=== Begin Enclosure ===
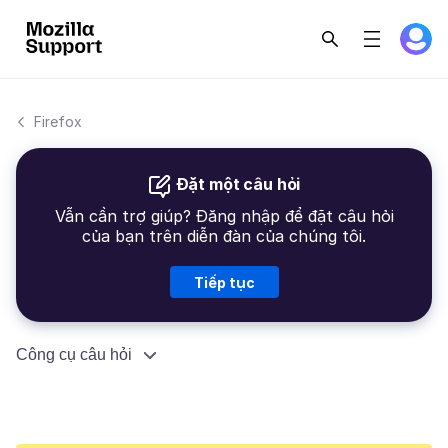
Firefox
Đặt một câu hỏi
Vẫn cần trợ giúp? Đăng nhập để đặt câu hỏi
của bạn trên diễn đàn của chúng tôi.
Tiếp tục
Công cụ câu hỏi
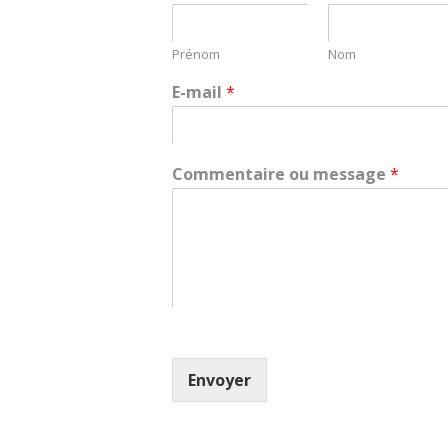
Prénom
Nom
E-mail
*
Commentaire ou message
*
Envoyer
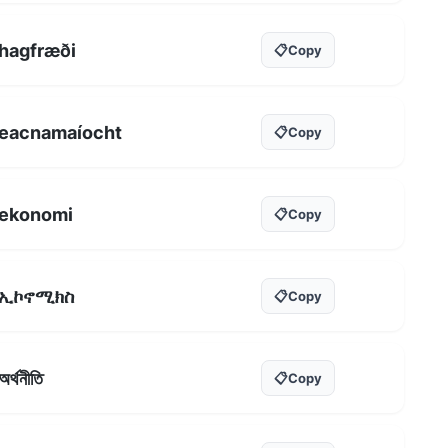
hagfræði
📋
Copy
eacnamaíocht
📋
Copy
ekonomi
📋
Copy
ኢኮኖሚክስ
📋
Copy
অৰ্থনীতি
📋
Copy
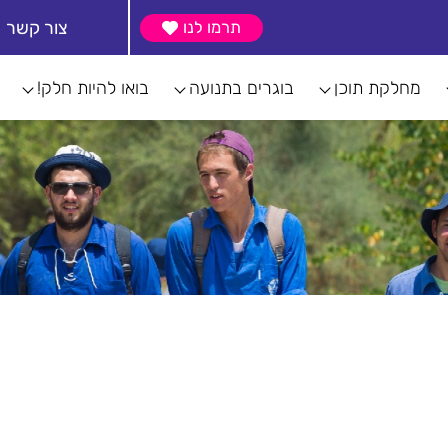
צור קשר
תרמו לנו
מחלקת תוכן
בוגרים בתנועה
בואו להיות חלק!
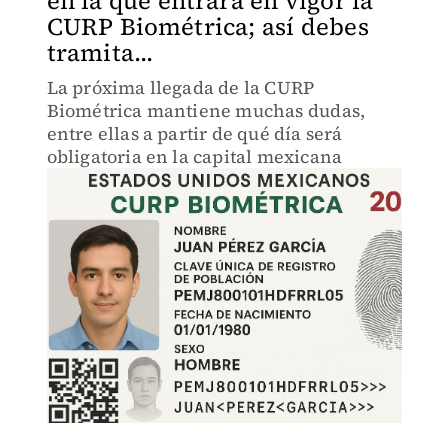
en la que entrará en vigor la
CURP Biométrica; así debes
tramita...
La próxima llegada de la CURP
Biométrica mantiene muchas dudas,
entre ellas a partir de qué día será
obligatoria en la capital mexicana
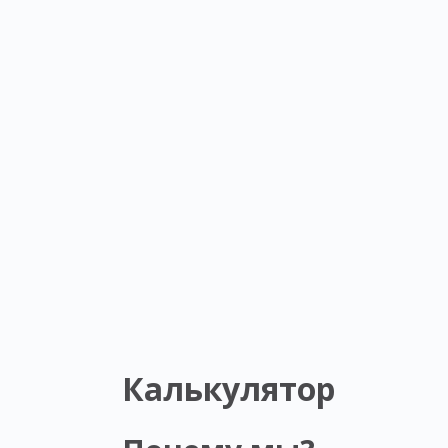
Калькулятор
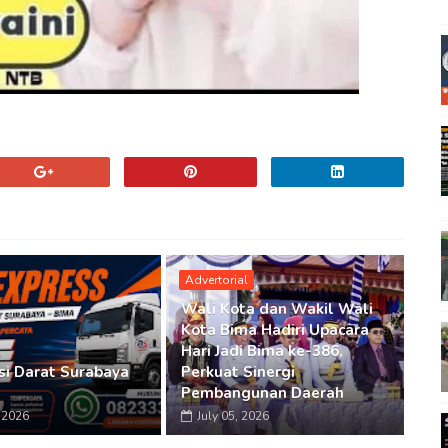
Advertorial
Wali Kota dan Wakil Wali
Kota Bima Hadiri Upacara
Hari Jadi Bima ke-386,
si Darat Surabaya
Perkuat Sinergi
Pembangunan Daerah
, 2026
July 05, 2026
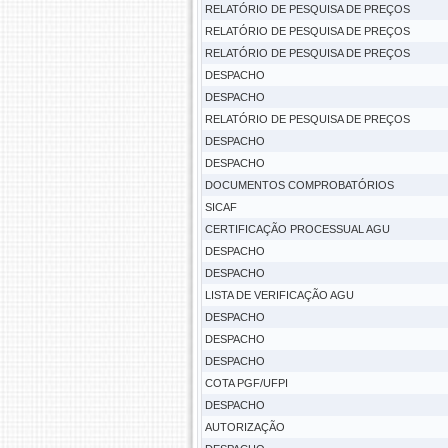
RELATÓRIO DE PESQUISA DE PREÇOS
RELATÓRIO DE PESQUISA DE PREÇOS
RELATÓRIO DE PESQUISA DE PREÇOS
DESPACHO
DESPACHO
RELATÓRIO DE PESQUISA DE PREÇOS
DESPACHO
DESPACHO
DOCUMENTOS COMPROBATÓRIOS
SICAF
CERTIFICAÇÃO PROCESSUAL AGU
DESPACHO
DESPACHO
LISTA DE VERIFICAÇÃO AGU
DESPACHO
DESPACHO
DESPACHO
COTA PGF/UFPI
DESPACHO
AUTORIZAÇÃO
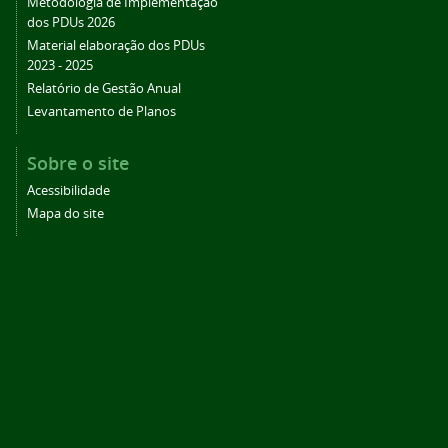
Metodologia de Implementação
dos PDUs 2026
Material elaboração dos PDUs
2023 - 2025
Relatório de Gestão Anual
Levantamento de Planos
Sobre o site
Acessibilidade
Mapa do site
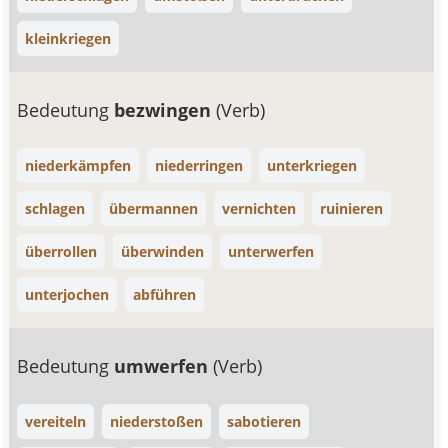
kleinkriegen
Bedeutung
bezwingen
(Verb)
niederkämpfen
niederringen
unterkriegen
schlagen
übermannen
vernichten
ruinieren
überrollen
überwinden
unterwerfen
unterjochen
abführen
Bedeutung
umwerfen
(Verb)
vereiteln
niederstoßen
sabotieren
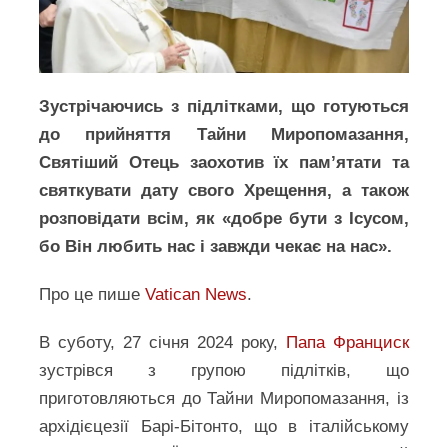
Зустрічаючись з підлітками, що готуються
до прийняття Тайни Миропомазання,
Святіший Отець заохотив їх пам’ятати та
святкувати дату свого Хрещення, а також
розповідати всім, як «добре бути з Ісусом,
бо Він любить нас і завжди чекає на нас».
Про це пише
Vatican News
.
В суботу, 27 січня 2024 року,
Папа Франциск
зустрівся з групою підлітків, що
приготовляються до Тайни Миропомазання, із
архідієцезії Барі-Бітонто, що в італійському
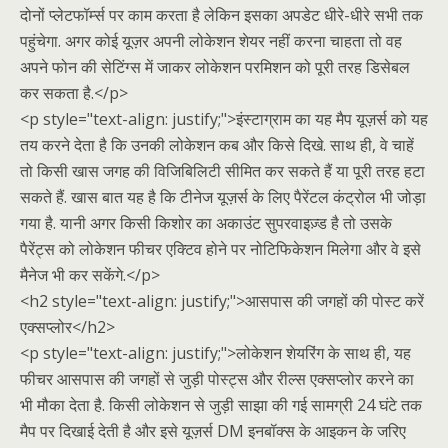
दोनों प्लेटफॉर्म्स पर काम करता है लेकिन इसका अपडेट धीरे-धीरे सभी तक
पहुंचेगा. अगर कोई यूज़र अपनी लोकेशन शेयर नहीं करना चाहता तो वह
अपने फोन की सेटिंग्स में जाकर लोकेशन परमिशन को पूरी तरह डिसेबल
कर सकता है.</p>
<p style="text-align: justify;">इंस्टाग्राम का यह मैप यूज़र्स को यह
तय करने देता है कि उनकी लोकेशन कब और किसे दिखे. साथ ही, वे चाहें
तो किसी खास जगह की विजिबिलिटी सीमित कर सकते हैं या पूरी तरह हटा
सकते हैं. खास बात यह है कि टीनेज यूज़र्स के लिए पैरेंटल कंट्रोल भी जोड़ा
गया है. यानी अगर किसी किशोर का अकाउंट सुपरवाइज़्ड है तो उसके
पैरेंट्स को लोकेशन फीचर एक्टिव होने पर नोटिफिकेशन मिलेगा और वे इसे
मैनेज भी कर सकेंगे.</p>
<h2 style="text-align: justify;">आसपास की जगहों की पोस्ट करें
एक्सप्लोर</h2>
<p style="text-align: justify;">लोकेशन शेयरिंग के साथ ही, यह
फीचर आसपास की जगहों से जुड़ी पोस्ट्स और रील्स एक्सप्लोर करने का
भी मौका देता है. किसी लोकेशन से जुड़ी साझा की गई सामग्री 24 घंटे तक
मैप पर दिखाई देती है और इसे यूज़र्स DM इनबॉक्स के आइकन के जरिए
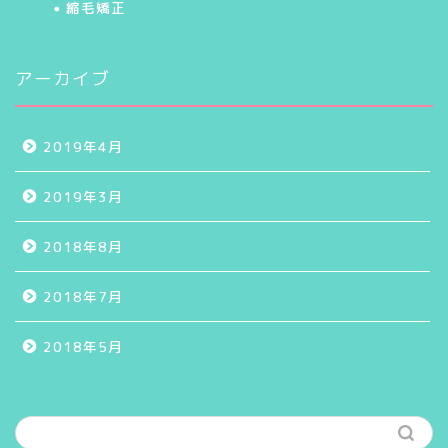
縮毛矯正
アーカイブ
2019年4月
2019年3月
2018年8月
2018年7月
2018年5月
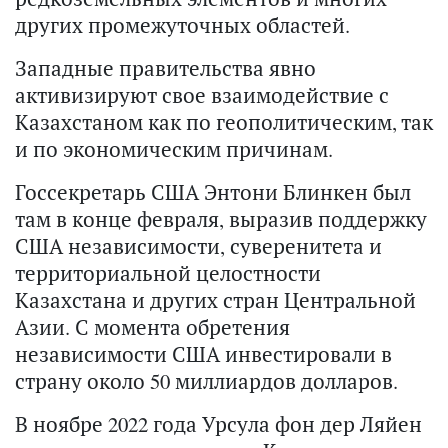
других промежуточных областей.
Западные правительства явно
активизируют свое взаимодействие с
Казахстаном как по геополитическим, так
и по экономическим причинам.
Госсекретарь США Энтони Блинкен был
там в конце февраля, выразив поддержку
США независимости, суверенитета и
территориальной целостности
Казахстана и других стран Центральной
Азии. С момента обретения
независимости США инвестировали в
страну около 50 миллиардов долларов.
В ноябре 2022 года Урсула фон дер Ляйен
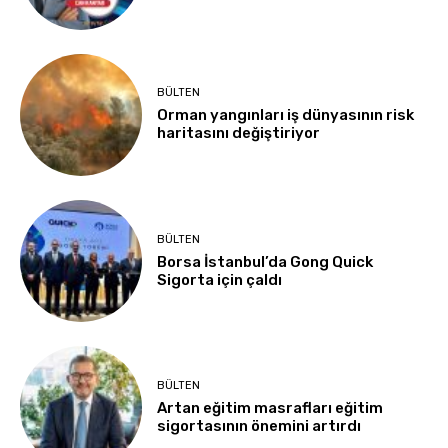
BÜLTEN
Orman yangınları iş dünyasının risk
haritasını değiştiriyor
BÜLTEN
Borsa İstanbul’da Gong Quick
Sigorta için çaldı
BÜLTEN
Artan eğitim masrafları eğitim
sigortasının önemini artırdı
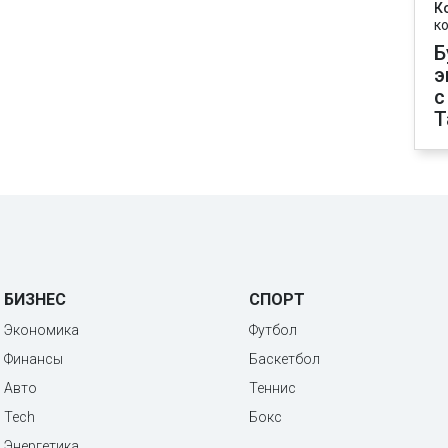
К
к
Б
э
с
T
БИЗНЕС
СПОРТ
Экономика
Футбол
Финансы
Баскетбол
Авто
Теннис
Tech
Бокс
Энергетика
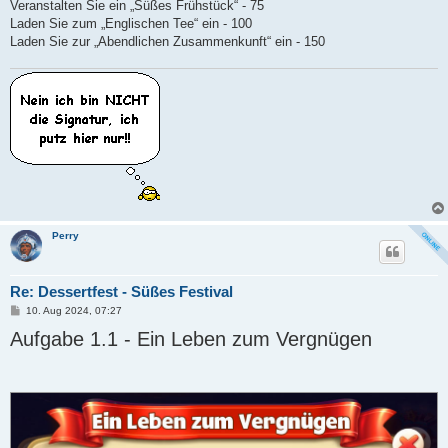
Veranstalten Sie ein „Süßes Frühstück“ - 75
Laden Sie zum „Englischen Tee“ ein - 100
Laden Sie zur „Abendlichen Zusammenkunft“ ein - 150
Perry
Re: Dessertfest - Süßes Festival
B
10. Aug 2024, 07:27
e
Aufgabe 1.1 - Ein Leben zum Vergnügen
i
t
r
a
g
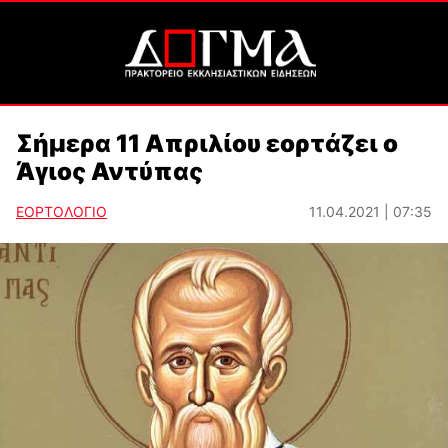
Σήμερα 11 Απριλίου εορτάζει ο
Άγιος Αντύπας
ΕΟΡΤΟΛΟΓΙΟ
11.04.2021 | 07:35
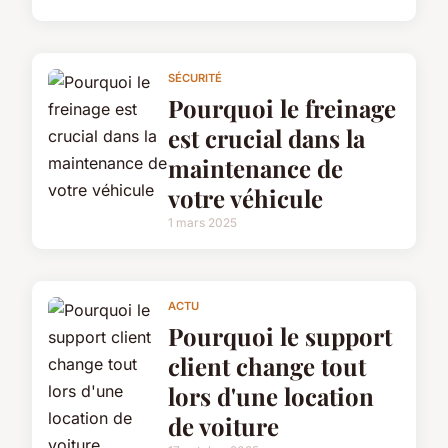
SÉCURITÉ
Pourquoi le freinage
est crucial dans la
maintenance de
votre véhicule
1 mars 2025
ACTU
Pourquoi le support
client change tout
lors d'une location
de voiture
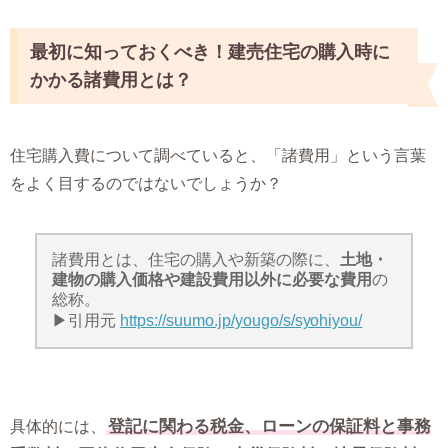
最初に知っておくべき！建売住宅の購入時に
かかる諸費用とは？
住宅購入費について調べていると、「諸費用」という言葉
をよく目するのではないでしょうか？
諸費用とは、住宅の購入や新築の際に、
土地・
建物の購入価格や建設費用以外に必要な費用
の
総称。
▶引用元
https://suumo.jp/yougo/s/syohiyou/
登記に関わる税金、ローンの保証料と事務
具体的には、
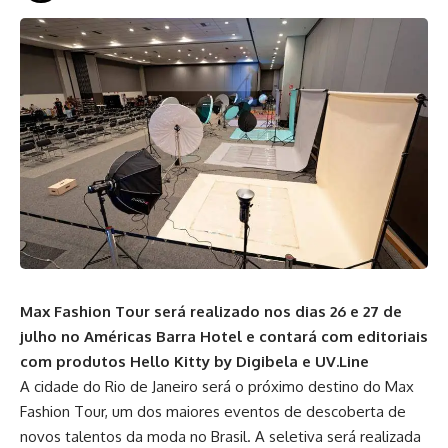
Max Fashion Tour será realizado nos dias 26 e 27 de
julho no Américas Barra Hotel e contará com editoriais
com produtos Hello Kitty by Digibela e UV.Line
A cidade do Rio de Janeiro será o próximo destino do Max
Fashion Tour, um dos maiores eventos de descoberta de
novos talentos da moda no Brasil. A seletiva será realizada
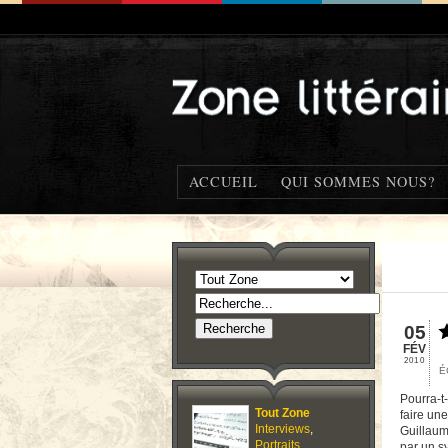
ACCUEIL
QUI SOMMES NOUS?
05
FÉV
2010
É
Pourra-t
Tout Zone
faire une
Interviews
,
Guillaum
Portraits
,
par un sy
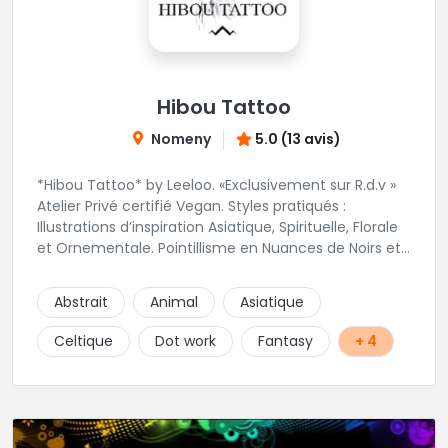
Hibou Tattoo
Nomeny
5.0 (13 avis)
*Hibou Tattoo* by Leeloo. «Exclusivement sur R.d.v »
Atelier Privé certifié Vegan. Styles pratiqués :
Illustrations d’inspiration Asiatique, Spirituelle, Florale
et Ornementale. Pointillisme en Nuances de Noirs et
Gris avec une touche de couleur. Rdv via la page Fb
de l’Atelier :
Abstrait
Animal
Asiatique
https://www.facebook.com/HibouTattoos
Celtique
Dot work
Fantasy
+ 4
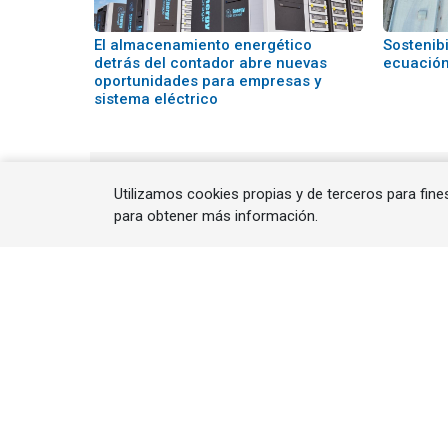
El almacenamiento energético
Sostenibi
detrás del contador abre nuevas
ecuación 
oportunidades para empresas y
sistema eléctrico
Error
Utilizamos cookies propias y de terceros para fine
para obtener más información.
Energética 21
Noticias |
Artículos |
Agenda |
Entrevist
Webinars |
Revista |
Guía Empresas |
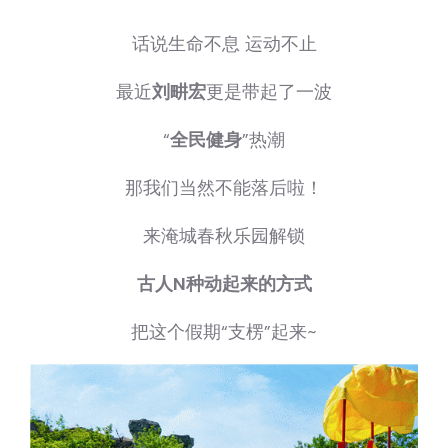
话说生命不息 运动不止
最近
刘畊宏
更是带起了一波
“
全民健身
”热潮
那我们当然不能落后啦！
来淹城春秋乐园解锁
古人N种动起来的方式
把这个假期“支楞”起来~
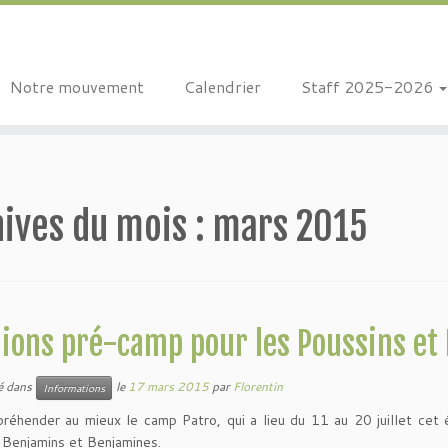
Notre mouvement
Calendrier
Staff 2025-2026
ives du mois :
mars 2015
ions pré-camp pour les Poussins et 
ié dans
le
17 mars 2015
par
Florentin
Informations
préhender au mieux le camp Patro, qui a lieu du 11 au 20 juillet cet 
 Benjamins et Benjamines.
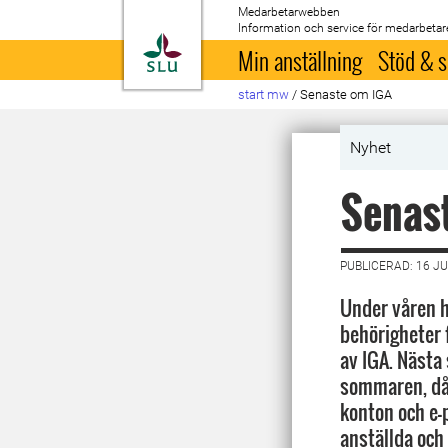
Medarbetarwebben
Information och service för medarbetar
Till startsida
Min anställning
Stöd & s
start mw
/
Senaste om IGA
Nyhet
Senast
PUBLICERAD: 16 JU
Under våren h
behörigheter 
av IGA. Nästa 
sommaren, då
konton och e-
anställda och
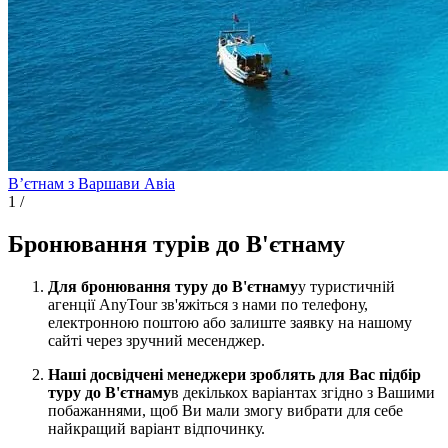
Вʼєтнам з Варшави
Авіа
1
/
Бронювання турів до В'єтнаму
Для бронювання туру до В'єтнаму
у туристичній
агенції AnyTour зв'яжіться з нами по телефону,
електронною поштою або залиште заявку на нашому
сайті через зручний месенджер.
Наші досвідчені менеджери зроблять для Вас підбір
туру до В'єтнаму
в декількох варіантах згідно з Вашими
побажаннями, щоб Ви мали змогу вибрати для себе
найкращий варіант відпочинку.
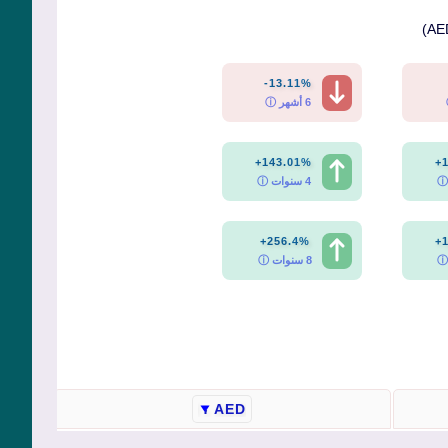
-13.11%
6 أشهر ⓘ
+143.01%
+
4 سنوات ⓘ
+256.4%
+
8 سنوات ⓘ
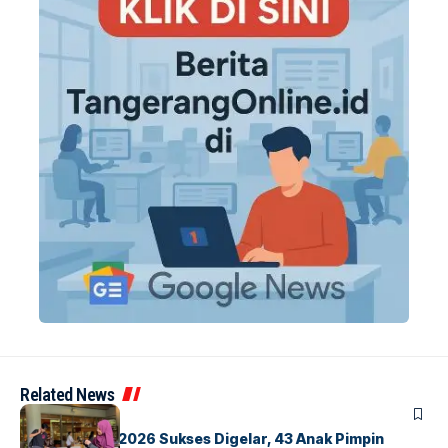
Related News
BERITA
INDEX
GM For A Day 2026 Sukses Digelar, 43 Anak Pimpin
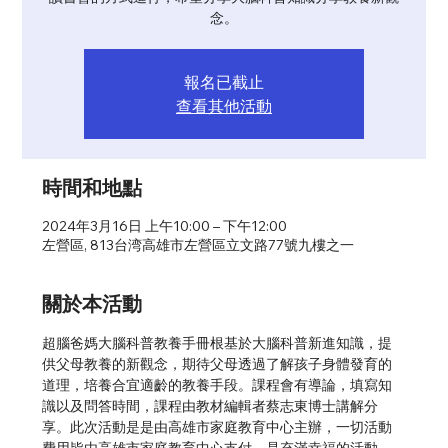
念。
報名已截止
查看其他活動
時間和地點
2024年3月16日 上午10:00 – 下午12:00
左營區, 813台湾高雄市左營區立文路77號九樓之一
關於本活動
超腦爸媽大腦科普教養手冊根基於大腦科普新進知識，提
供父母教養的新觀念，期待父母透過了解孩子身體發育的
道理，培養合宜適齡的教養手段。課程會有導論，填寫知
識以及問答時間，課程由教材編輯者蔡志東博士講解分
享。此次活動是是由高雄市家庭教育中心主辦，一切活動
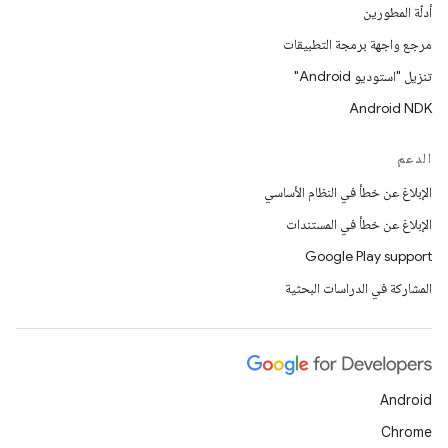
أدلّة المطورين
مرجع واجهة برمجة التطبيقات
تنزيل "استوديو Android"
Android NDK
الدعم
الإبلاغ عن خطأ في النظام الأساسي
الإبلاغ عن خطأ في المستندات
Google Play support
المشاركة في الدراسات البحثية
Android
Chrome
=== End Enclosure ===
# Work instruction:
Reproduce the lines above, exactly and exclusively, from the line containing "享。此次活動是是由高雄市家庭教育中心主辦，一切活動" down to the last line, both included; pictures are not part of the copy.

# Answer to the exercise:
享。此次活動是是由高雄市家庭教育中心主辦，一切活動
أدلّة المطورين
مرجع واجهة برمجة التطبيقات
تنزيل "استوديو Android"
Android NDK
الدعم
الإبلاغ عن خطأ في النظام الأساسي
الإبلاغ عن خطأ في المستندات
Google Play support
المشاركة في الدراسات البحثية
Android
Chrome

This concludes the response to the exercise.